Chevrolet Repair Questions? Ask a Mechanic for Answers ASAP
Hi my name is Hal.
I will work as quickly as I can to help you. I will need more information about your concern to help identify you root cause to this concern.
Is this a recent concern, or has this been progressively getting worse?
Can you here a hissing noise near the A/C control while the engine is running?
If yes, does it change at all when you try to move the selector, to different modes?
You will need to remove the heater control assembly. Disconnect the vacuum hose connection and inspect for oil in the line. If found, then check the vacuum mode door actuators for oil to. This was a common problem on these year models.
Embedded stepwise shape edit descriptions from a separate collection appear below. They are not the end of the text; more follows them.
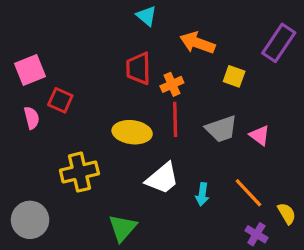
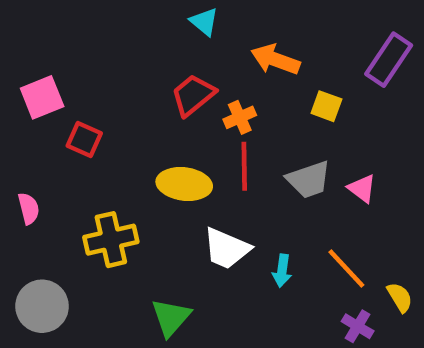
red trapezoid: (138, 68) -> (193, 95), turned 52
pink semicircle: (32, 118) -> (29, 208), moved
white trapezoid: (162, 178) -> (226, 248), turned 63

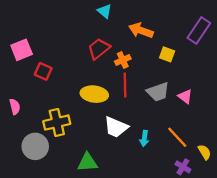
gray circle: (42, 306) -> (35, 146), moved
green triangle: (171, 317) -> (87, 162), turned 45

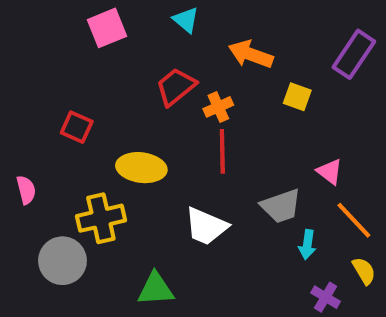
pink square: (22, 50) -> (107, 28), moved
gray trapezoid: (158, 92) -> (281, 206), moved
yellow ellipse: (94, 94) -> (141, 168), moved
orange line: (177, 137) -> (354, 220), moved
cyan arrow: (144, 138) -> (307, 245), moved

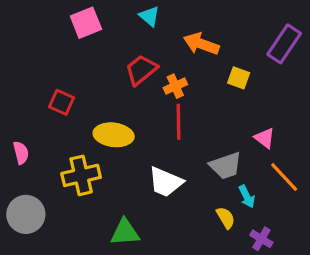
cyan arrow: (307, 245) -> (247, 197), turned -35
gray circle: (62, 261) -> (26, 214), moved
yellow semicircle: (364, 271) -> (226, 218), moved

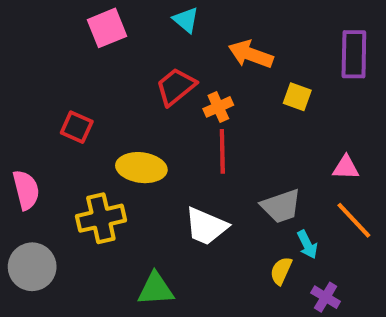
purple rectangle: (284, 44) -> (354, 54), turned -33
pink triangle: (265, 138) -> (346, 168), moved, turned -35
pink semicircle: (21, 153) -> (26, 190), size x1.4
yellow semicircle: (226, 218) -> (281, 271), turned -125

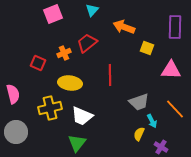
cyan triangle: (186, 20) -> (92, 10), turned 32
orange cross: (218, 107) -> (64, 53), moved
pink triangle: (346, 168) -> (171, 70), moved, size x1.5
white trapezoid: (206, 226) -> (82, 116), moved
green triangle: (156, 289) -> (77, 143), turned -48

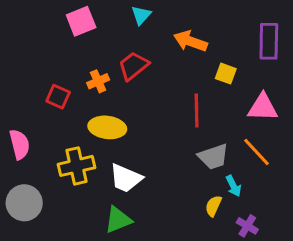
red line: (110, 75) -> (197, 110), moved
orange line: (175, 109) -> (257, 152), moved
green triangle: (77, 143) -> (118, 220), turned 30

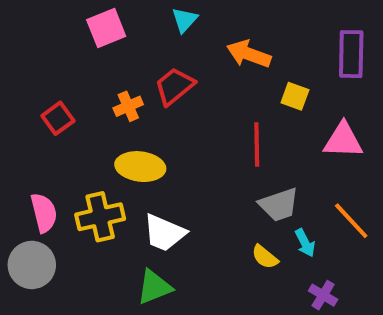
red square: (58, 97) -> (58, 118), moved, turned 30
pink semicircle: (20, 144) -> (44, 213), moved
orange line: (257, 152) -> (351, 221), moved
yellow semicircle: (213, 206) -> (265, 257), moved, turned -75

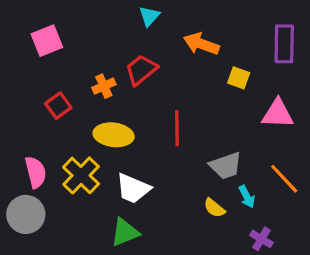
pink square: (106, 28) -> (47, 41), moved
red square: (58, 118) -> (58, 106), moved
red line: (257, 144) -> (177, 128), moved
yellow cross: (100, 217) -> (81, 175), turned -33

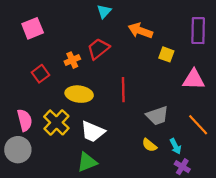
cyan arrow: (247, 197) -> (175, 146), moved

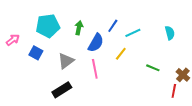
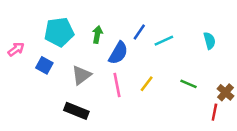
yellow line: (121, 54) -> (147, 84), moved
black rectangle: (62, 90) -> (76, 111), turned 54

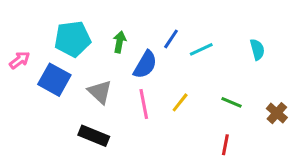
blue square: (44, 65) -> (54, 80), size x1.5
gray triangle: (81, 75) -> (100, 92), turned -40
red line: (214, 112) -> (225, 145), moved

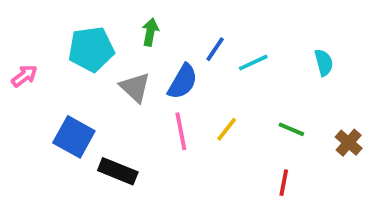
green arrow: (120, 42) -> (150, 32), moved
blue square: (54, 80) -> (74, 137), moved
gray triangle: (100, 92) -> (135, 87), moved

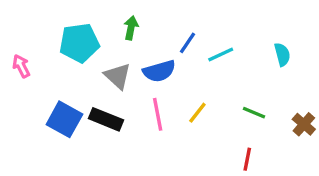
pink arrow: (24, 76) -> (21, 66), turned -80
blue semicircle: (183, 82) -> (159, 71), turned 44
black rectangle: (118, 171) -> (106, 119), moved

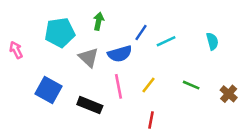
black rectangle: (106, 119) -> (90, 105), moved
red line: (247, 159) -> (151, 120), moved

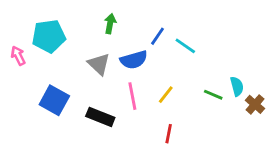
cyan pentagon: (60, 33) -> (49, 36), moved
cyan line: (166, 41) -> (185, 46), turned 60
cyan semicircle: (212, 41) -> (237, 86), moved

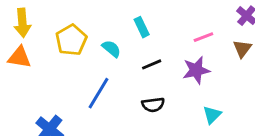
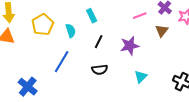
pink line: (203, 37) -> (140, 16), moved
cyan semicircle: (111, 49) -> (71, 31), turned 32
black line: (152, 64) -> (99, 42), turned -40

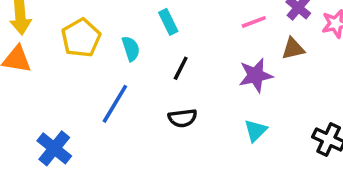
brown triangle: (162, 31) -> (293, 49), turned 40
purple star: (130, 46) -> (256, 75), moved

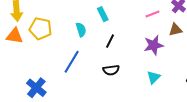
yellow pentagon: (81, 38) -> (40, 29), moved, turned -30

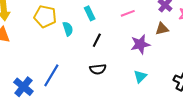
pink line: (153, 14) -> (128, 13), moved
yellow pentagon: (40, 29) -> (45, 16), moved
blue line: (72, 62) -> (51, 75), moved

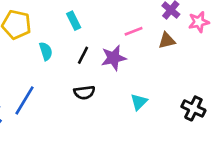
pink line: (128, 13) -> (134, 31), moved
cyan semicircle: (68, 29) -> (46, 51), moved
purple star: (140, 44) -> (114, 58), moved

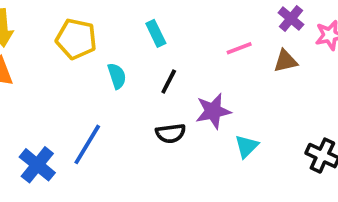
purple star: (114, 58) -> (213, 111), moved

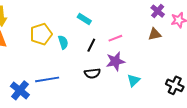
cyan rectangle: (156, 33) -> (84, 19), turned -32
yellow pentagon: (76, 39) -> (41, 34), moved, turned -30
pink line: (239, 48) -> (115, 38), moved
blue line: (87, 144) -> (47, 79), turned 50

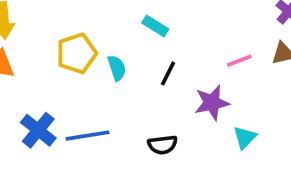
pink line: (115, 38) -> (239, 61), moved
black semicircle: (92, 73) -> (163, 145), moved
blue cross: (20, 90) -> (38, 130), moved

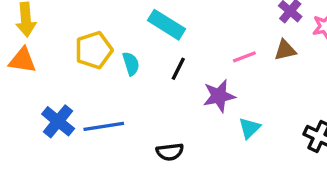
cyan rectangle: (155, 26) -> (166, 25), size x1.5
black semicircle: (163, 145) -> (170, 152), moved

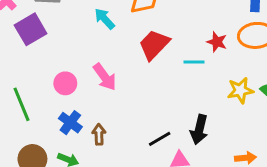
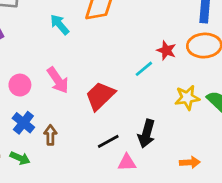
red trapezoid: (154, 45) -> (100, 96), moved
cyan line: (194, 62) -> (144, 69), turned -42

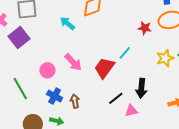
cyan line: (144, 69) -> (125, 53), moved

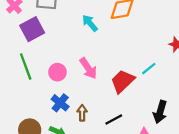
green line: (20, 89) -> (26, 67), moved
black line: (116, 98) -> (114, 120), moved

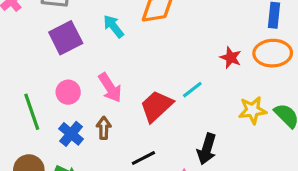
purple square: (32, 29) -> (66, 38), moved
green line: (26, 67) -> (32, 112), moved
brown arrow: (82, 113) -> (104, 128), moved

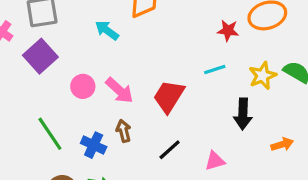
purple square: (66, 38) -> (40, 56), moved
cyan line: (192, 90) -> (215, 70), moved, turned 35
pink circle: (68, 92) -> (83, 86), moved
black arrow: (207, 149) -> (243, 114), moved

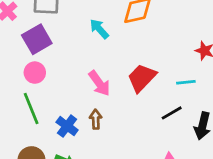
pink circle: (83, 86) -> (35, 73), moved
red trapezoid: (169, 96) -> (142, 78), moved
black line: (170, 150) -> (172, 113), moved

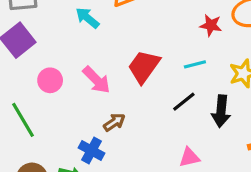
pink circle: (35, 73) -> (50, 80), moved
brown arrow: (96, 119) -> (114, 122), moved, turned 66
blue cross: (67, 126) -> (92, 150), moved

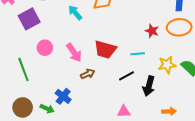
red trapezoid: (144, 67) -> (105, 49), turned -120
brown arrow: (114, 122) -> (88, 74), moved

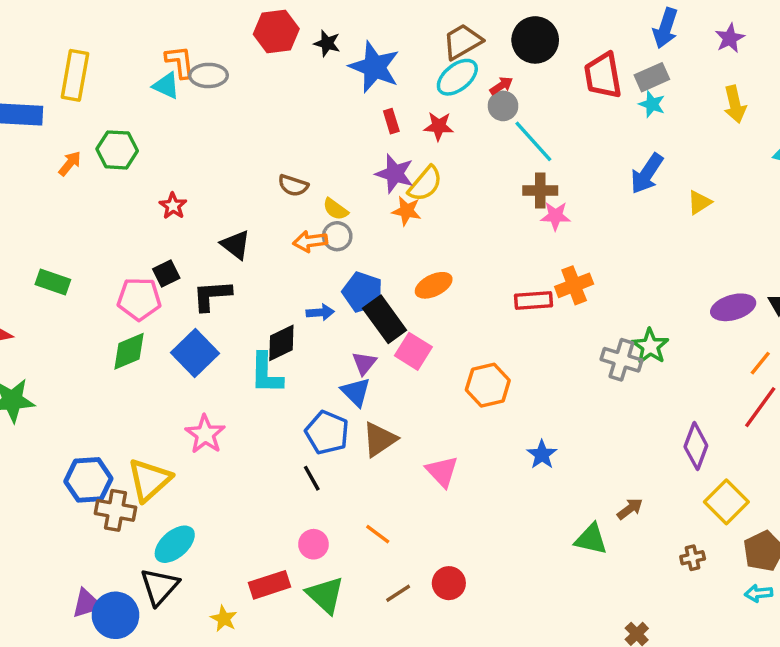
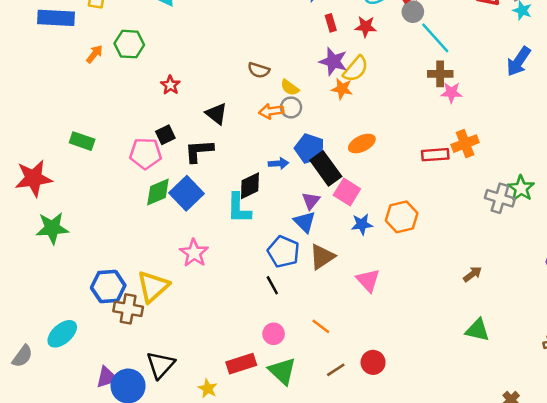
green diamond: (129, 351) -> (158, 192), moved
blue star: (542, 455) -> (362, 224), moved, turned 30
brown arrow: (630, 509) -> (473, 274), moved
cyan ellipse: (175, 544) -> (62, 334), moved

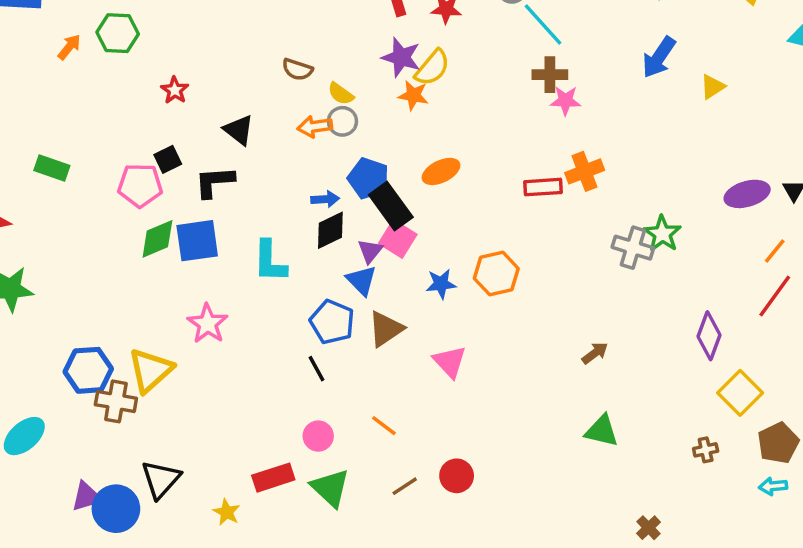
black diamond: (250, 186) -> (330, 230), moved
pink square: (347, 192) -> (398, 239), moved
blue square: (187, 193) -> (197, 241), turned 36

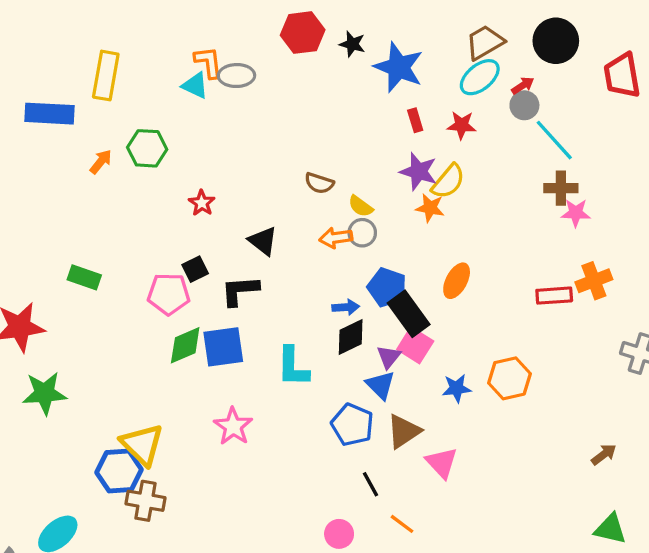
orange ellipse: (441, 171) -> (457, 281), turned -36
pink triangle: (450, 362) -> (442, 463), moved
black line: (316, 369) -> (371, 484), moved
yellow triangle: (150, 370) -> (142, 445), moved, turned -33

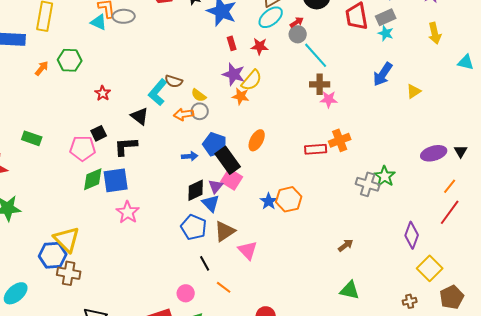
black diamond: (351, 337) -> (196, 190), moved
cyan L-shape: (293, 367) -> (158, 92), moved, turned 40
blue star: (457, 388) -> (269, 201), moved, turned -30
pink star: (233, 426) -> (128, 212), moved

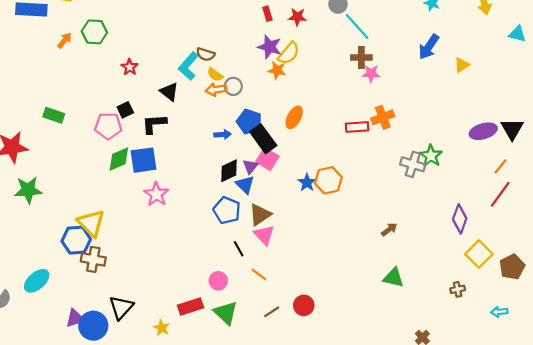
yellow semicircle: (199, 95) -> (215, 75), moved
black triangle: (461, 151) -> (512, 129), size x1.6
pink triangle: (248, 250) -> (264, 235), moved
brown pentagon: (452, 297) -> (512, 267), moved

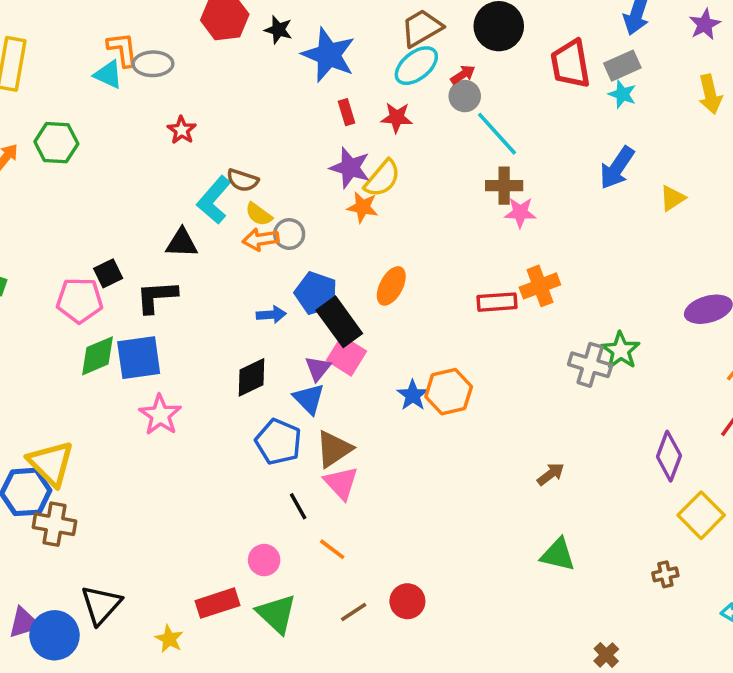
red star: (130, 67) -> (182, 130), moved
black triangle: (169, 92) -> (182, 243), turned -36
black diamond: (229, 171) -> (252, 377), moved

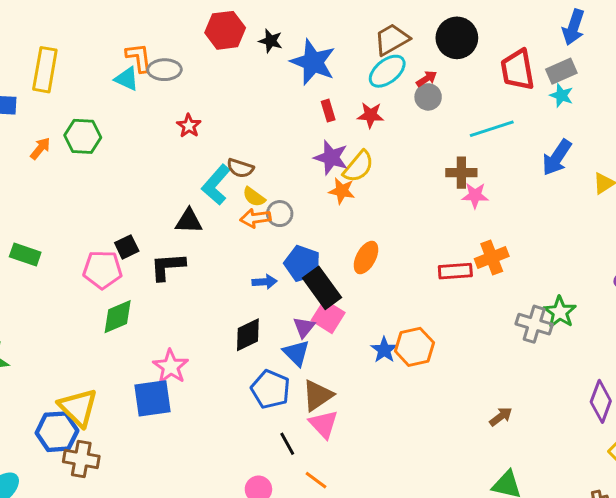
cyan line: (497, 134) -> (492, 129), moved, turned -66
blue square: (139, 358) -> (152, 398), moved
If oil is found in any vacuum line to the control head, the control head and actuator s will need to be replaced.
The oil comes from a failed tranfercase vacuum switch, pulling transfercase oil up and into the vacuum hoses. there was a preliminary service bulletin on this concern, PIT 3153-A.
Here is part of that information. if you need more help just let me know.
HVAC mode switch is inoperative or is stuck in vent mode. After some diagnosis, oil in HVAC control head and/or vacuum lines may be discovered.
Replace the transfer case vacuum switch and all contaminated parts in HVAC system, inspect the following parts for oil contamination: Vacuum Tank/Canister, HVAC control head, all Vacuum lines, and Vacuum actuators, Vacuum check valve.
The transfer case vacuum switch is located on the transfer case.
The following should also be inspected:
If any of the above conditions exist, please repair as necessary.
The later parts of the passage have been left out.